- Directed by: Chris Deacon
- Written by: Chris Deacon
- Produced by: Tina Goldlist
- Starring: Michael McMurtry Brigitte Gall Paul Essiembre
- Cinematography: Derek Rogers
- Edited by: Daniel Sadler
- Music by: Cyrus Sundar Singh
- Release date: September 13, 1998 (TIFF);
- Running time: 23 minutes
- Country: Canada
- Language: English

= Moving Day (1998 film) =

1998 Canadian short film

Moving Day is a Canadian comedy short film, directed by Chris Deacon and released in 1998. The film stars Michael McMurtry and Brigitte Gall as Scott and Amy, a couple who are moving in together for the first time, but must cope with relationship anxieties when the process reveals aspects of their personalities that they didn't previously know about each other.

The film premiered at the 1998 Toronto International Film Festival.
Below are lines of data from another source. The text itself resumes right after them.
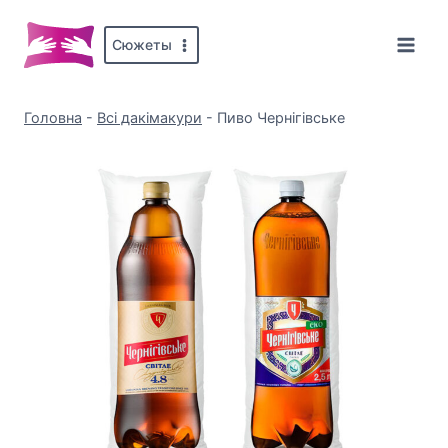
Перейти
до
Сюжеты
вмісту
Головна
-
Всі дакімакури
-
Пиво Чернігівське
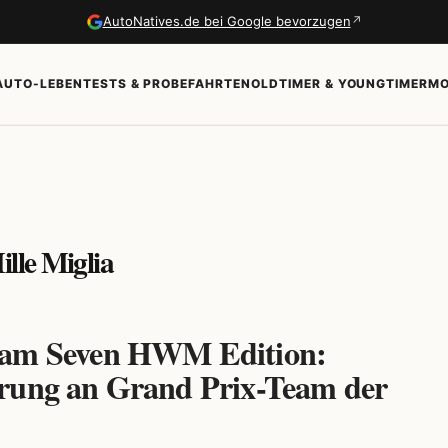
↗
AutoNatives.de bei Google bevorzugen
AUTO-LEBEN
TESTS & PROBEFAHRTEN
OLDTIMER & YOUNGTIMER
MO
ille Miglia
am Seven HWM Edition:
rung an Grand Prix-Team der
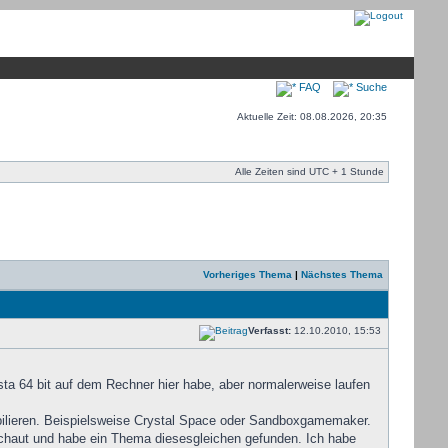
FAQ
Suche
Aktuelle Zeit: 08.08.2026, 20:35
Alle Zeiten sind UTC + 1 Stunde
Vorheriges Thema
|
Nächstes Thema
Verfasst:
12.10.2010, 15:53
ista 64 bit auf dem Rechner hier habe, aber normalerweise laufen
mpilieren. Beispielsweise Crystal Space oder Sandboxgamemaker.
chaut und habe ein Thema diesesgleichen gefunden. Ich habe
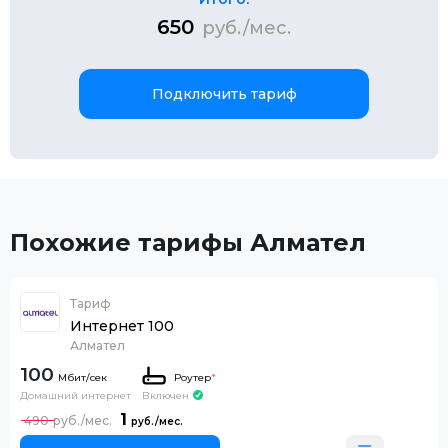
650
руб./мес.
Подключить тариф
Похожие тарифы Алмател
Тариф
Интернет 100
Алмател
100
Роутер
*
Домашний интернет
Включен
1
490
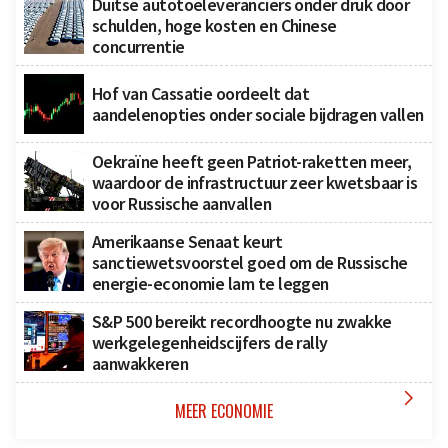
Duitse autotoeleveranciers onder druk door
schulden, hoge kosten en Chinese
concurrentie
Hof van Cassatie oordeelt dat
aandelenopties onder sociale bijdragen vallen
Oekraïne heeft geen Patriot-raketten meer,
waardoor de infrastructuur zeer kwetsbaar is
voor Russische aanvallen
Amerikaanse Senaat keurt
sanctiewetsvoorstel goed om de Russische
energie-economie lam te leggen
S&P 500 bereikt recordhoogte nu zwakke
werkgelegenheidscijfers de rally
aanwakkeren

MEER ECONOMIE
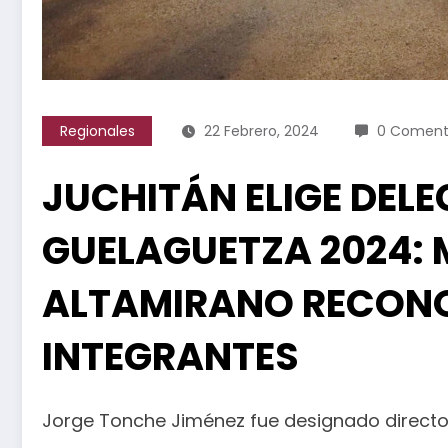
Regionales
22 Febrero, 2024
0 Coment
JUCHITÁN ELIGE DEL
GUELAGUETZA 2024: 
ALTAMIRANO RECONO
INTEGRANTES
Jorge Tonche Jiménez fue designado director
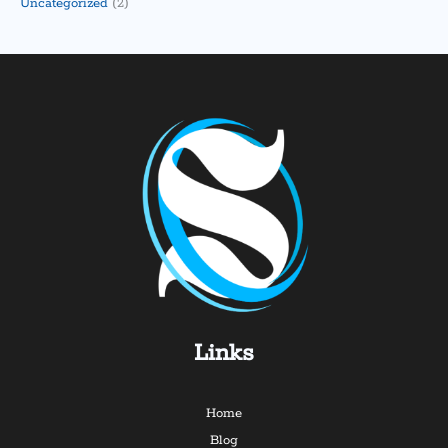
Uncategorized
(2)
Links
Home
Blog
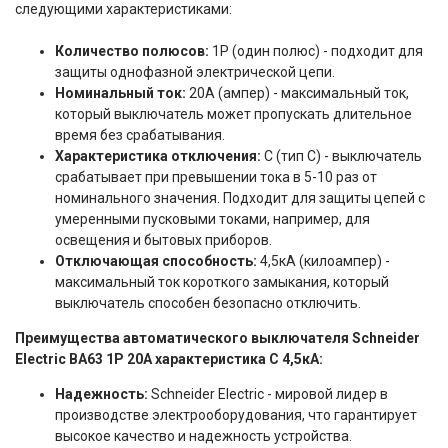
следующими характеристиками:
Количество полюсов:
1P (один полюс) - подходит для
защиты однофазной электрической цепи.
Номинальный ток:
20A (ампер) - максимальный ток,
который выключатель может пропускать длительное
время без срабатывания.
Характеристика отключения:
C (тип C) - выключатель
срабатывает при превышении тока в 5-10 раз от
номинального значения. Подходит для защиты цепей с
умеренными пусковыми токами, например, для
освещения и бытовых приборов.
Отключающая способность:
4,5кА (килоампер) -
максимальный ток короткого замыкания, который
выключатель способен безопасно отключить.
Преимущества автоматического выключателя Schneider
Electric ВА63 1P 20A характеристика C 4,5кА:
Надежность:
Schneider Electric - мировой лидер в
производстве электрооборудования, что гарантирует
высокое качество и надежность устройства.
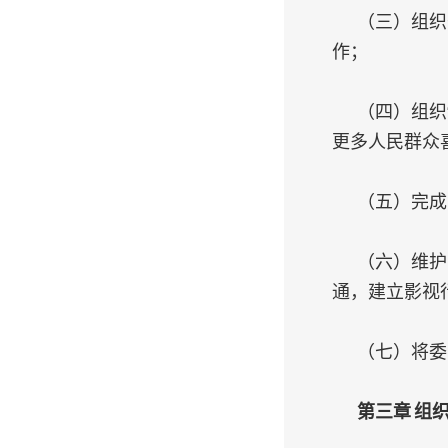
（三）组织
作；
（四）组织
更多人民群众
（五）完成
（六）维护
通，建立影视
（七）将委
第三章 组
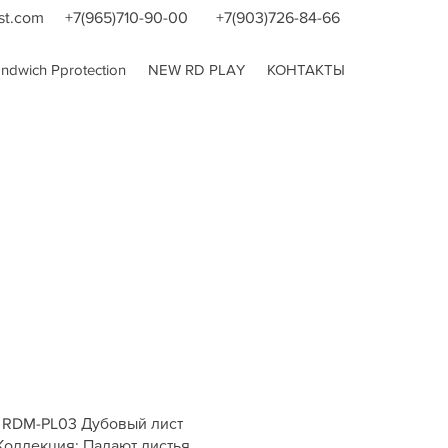
st.com
+7(965)710-90-00
+7(903)726-84-66
dwich Pprotection
NEW RD PLAY
КОНТАКТЫ
RDM-PL03 Дубовый лист
Коллекция: Падают листья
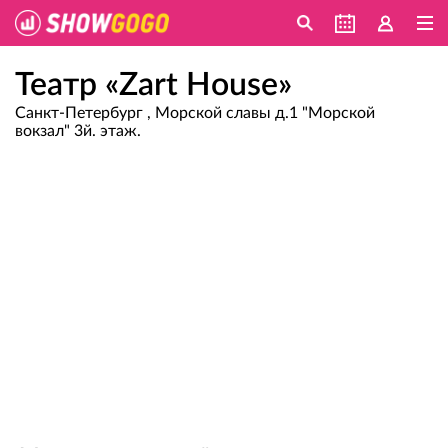
Театр «Zart House»
Санкт-Петербург , Морской славы д.1 "Морской
вокзал" 3й. этаж.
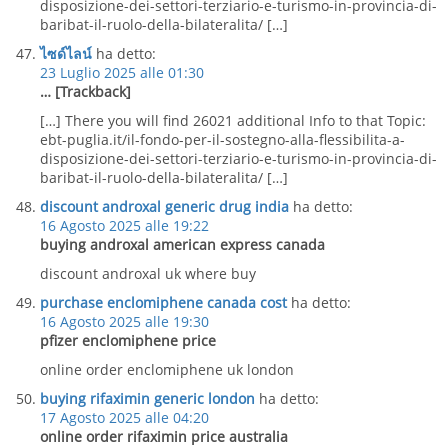
disposizione-dei-settori-terziario-e-turismo-in-provincia-di-
baribat-il-ruolo-della-bilateralita/ […]
ไซด์ไลน์
ha detto:
23 Luglio 2025 alle 01:30
… [Trackback]
[…] There you will find 26021 additional Info to that Topic:
ebt-puglia.it/il-fondo-per-il-sostegno-alla-flessibilita-a-
disposizione-dei-settori-terziario-e-turismo-in-provincia-di-
baribat-il-ruolo-della-bilateralita/ […]
discount androxal generic drug india
ha detto:
16 Agosto 2025 alle 19:22
buying androxal american express canada
discount androxal uk where buy
purchase enclomiphene canada cost
ha detto:
16 Agosto 2025 alle 19:30
pfizer enclomiphene price
online order enclomiphene uk london
buying rifaximin generic london
ha detto:
17 Agosto 2025 alle 04:20
online order rifaximin price australia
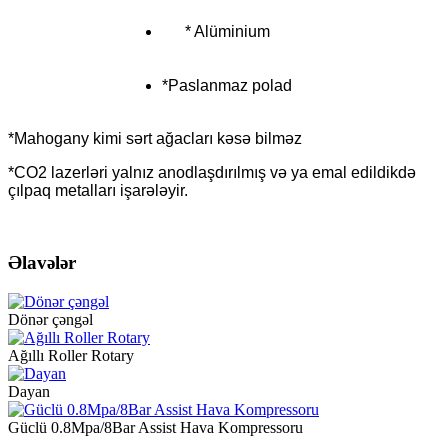
* Alüminium
*Paslanmaz polad
*Mahogany kimi sərt ağacları kəsə bilməz
*CO2 lazerləri yalnız anodlaşdırılmış və ya emal edildikdə
çılpaq metalları işarələyir.
Əlavələr
Dönər çəngəl
Ağıllı Roller Rotary
Dayan
Güclü 0.8Mpa/8Bar Assist Hava Kompressoru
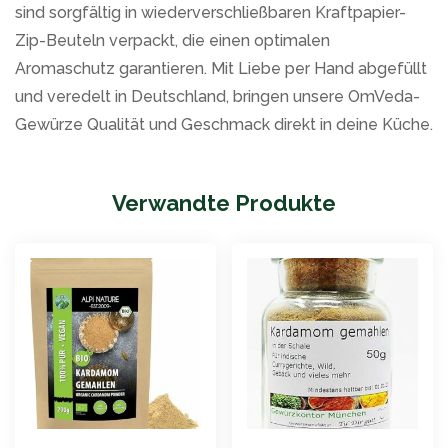
sind sorgfältig in wiederverschließbaren Kraftpapier-
Zip-Beuteln verpackt, die einen optimalen
Aromaschutz garantieren. Mit Liebe per Hand abgefüllt
und veredelt in Deutschland, bringen unsere OmVeda-
Gewürze Qualität und Geschmack direkt in deine Küche.
Verwandte Produkte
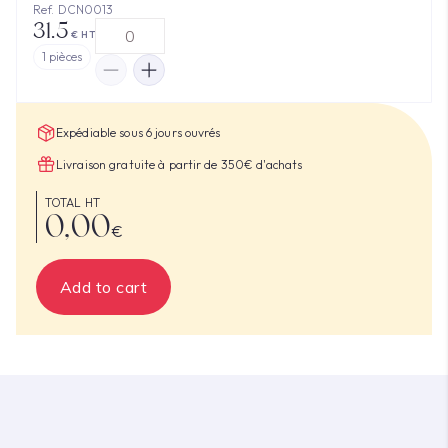
Ref. DCN0013
31.5
€ HT
1
pièces
Expédiable sous 6 jours ouvrés
Livraison gratuite à partir de 350€ d'achats
TOTAL HT
0,00
€
Add to cart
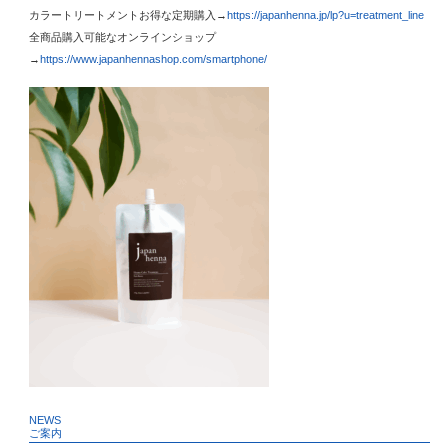
カラートリートメントお得な定期購入→
https://japanhenna.jp/lp?u=treatment_line
全商品購入可能なオンラインショップ
→
https://www.japanhennashop.com/smartphone/
NEWS
ご案内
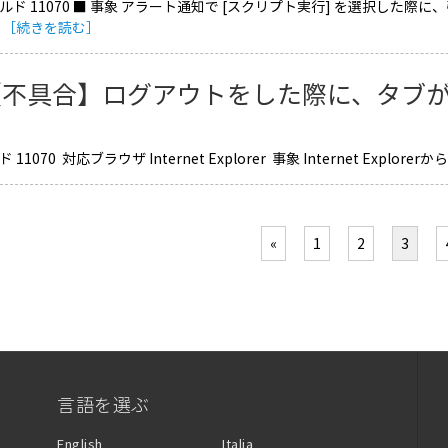
ビルド 11070 ■ 事象 アラート通知で [スクリプト実行] を選択した
…
［続きを読む］
【不具合】ログアウトをした際に、タブ
11070 対応ブラウザ Internet Explorer 事象 Internet Explorerから
«
1
2
3
言語を選ぶ
English
Italia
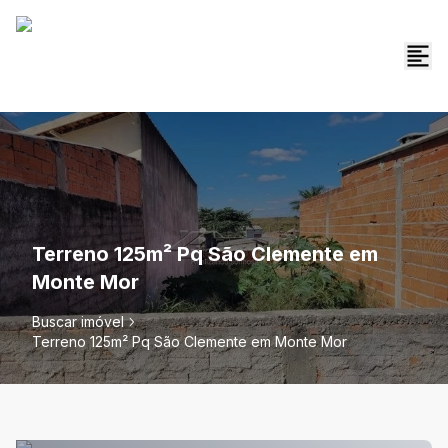
Terreno 125m² Pq São Clemente em
Monte Mor
Buscar imóvel
Terreno 125m² Pq São Clemente em Monte Mor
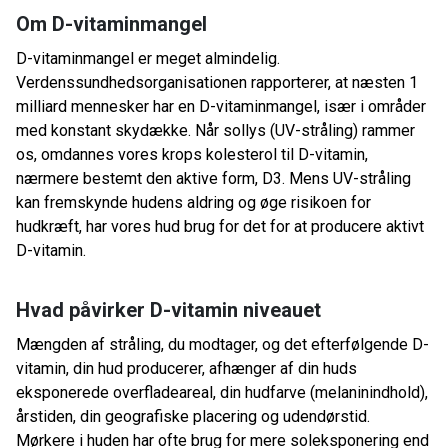
Om D-vitaminmangel
D-vitaminmangel er meget almindelig.
Verdenssundhedsorganisationen rapporterer, at næsten 1
milliard mennesker har en D-vitaminmangel, især i områder
med konstant skydække. Når sollys (UV-stråling) rammer
os, omdannes vores krops kolesterol til D-vitamin,
nærmere bestemt den aktive form, D3. Mens UV-stråling
kan fremskynde hudens aldring og øge risikoen for
hudkræft, har vores hud brug for det for at producere aktivt
D-vitamin.
Hvad påvirker D-vitamin niveauet
Mængden af ​​stråling, du modtager, og det efterfølgende D-
vitamin, din hud producerer, afhænger af din huds
eksponerede overfladeareal, din hudfarve (melaninindhold),
årstiden, din geografiske placering og udendørstid.
Mørkere i huden har ofte brug for mere soleksponering end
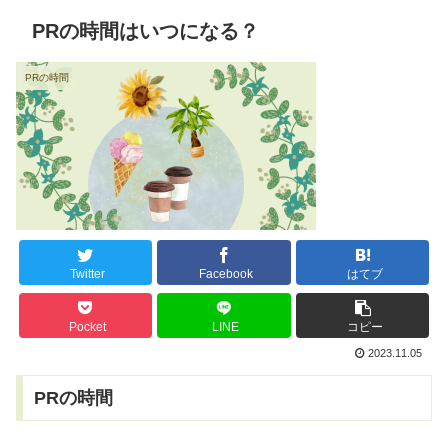
PRの時間はいつになる？
PRの時間
Twitter
Facebook
はてブ
Pocket
LINE
コピー
2023.11.05
PRの時間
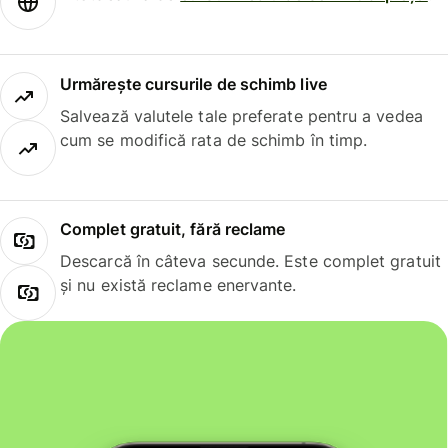
Urmărește cursurile de schimb live
Salvează valutele tale preferate pentru a vedea
cum se modifică rata de schimb în timp.
Complet gratuit, fără reclame
Descarcă în câteva secunde. Este complet gratuit
și nu există reclame enervante.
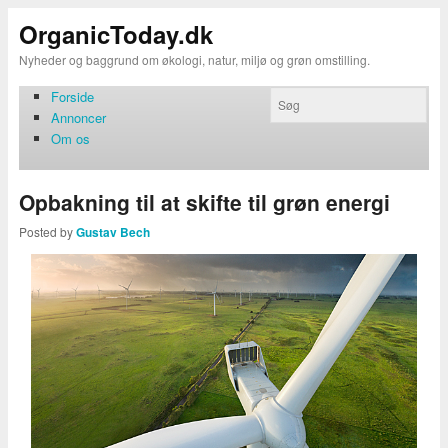
OrganicToday.dk
Nyheder og baggrund om økologi, natur, miljø og grøn omstilling.
Forside
Annoncer
Om os
Opbakning til at skifte til grøn energi
Posted by
Gustav Bech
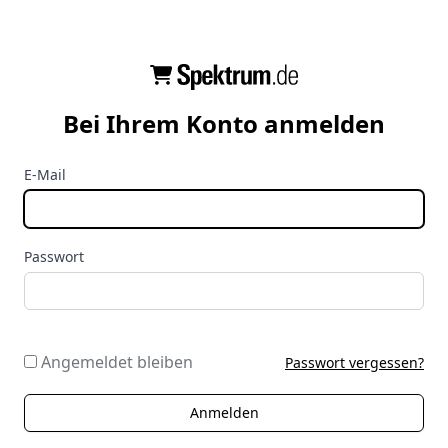
Bei Ihrem Konto anmelden
E-Mail
Passwort
Angemeldet bleiben
Passwort vergessen?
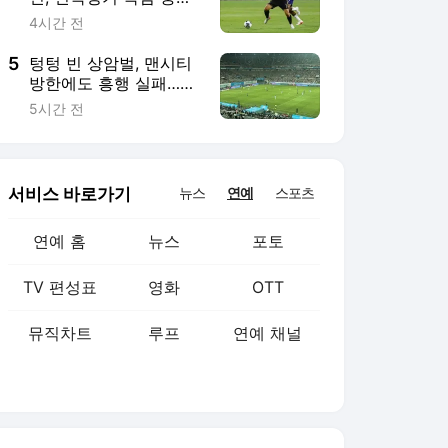
TV 편성표
영화
OTT
뮤직차트
루프
연예 채널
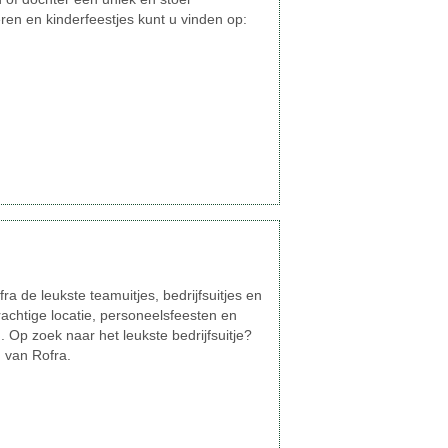
eren en kinderfeestjes kunt u vinden op:
ra de leukste teamuitjes, bedrijfsuitjes en
rachtige locatie, personeelsfeesten en
. Op zoek naar het leukste bedrijfsuitje?
 van Rofra.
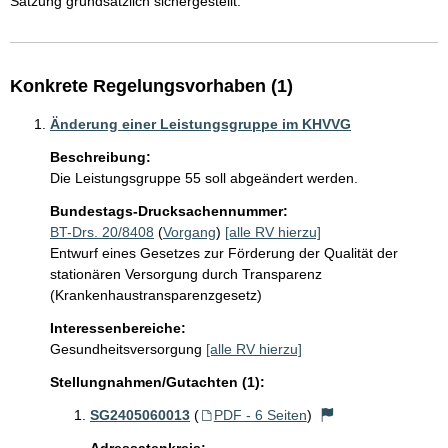
Satzung grundsätzlich sichergestellt.
Konkrete Regelungsvorhaben (1)
Änderung einer Leistungsgruppe im KHVVG
Beschreibung:
Die Leistungsgruppe 55 soll abgeändert werden.
Bundestags-Drucksachennummer:
BT-Drs. 20/8408
(
Vorgang
)
[alle RV hierzu]
Entwurf eines Gesetzes zur Förderung der Qualität der
stationären Versorgung durch Transparenz
(Krankenhaustransparenzgesetz)
Interessenbereiche:
Gesundheitsversorgung
[alle RV hierzu]
Stellungnahmen/Gutachten (1):
SG2405060013
(
PDF - 6 Seiten
)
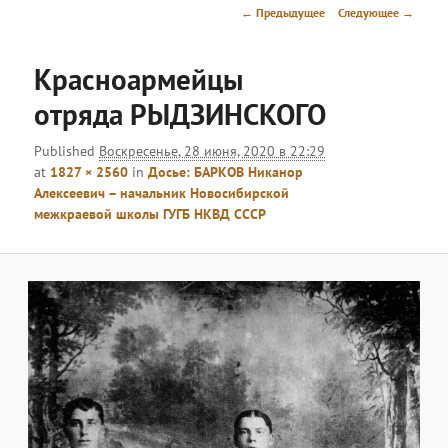
меню
Навигация
← Предыдущее
Следующее →
по
изображениям
Красноармейцы
отряда РЫДЗИНСКОГО
Published
Воскресенье, 28 июня, 2020 в 22:29
at
1827 × 2560
in
Досье: БАРКОВ Никанор
Алексеевич – начальник Новосибирской
межкраевой школы ГУГБ НКВД СССР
It was subsequently broadcast on television, as part of Showcase's "Calling Card" night of short films by emerging directors in 1998, and as an episode of WTN's anthology series A Change of View in 1999.

The Globe and Mail's television critic John Doyle favourably reviewed the film, commenting that "I could see this becoming, say, a six-part sitcom (without a laugh track) that gently mocks young urban couples."

The film won the Genie Award for Best Live Action Short Drama at the 20th Genie Awards. It received three Canadian Comedy Award nominations at the 1st Canadian Comedy Awards, for Best Performance by an Actress in a Film (Gall), Best Direction in a Film (Deacon) and Best Writing in a Film (Deacon).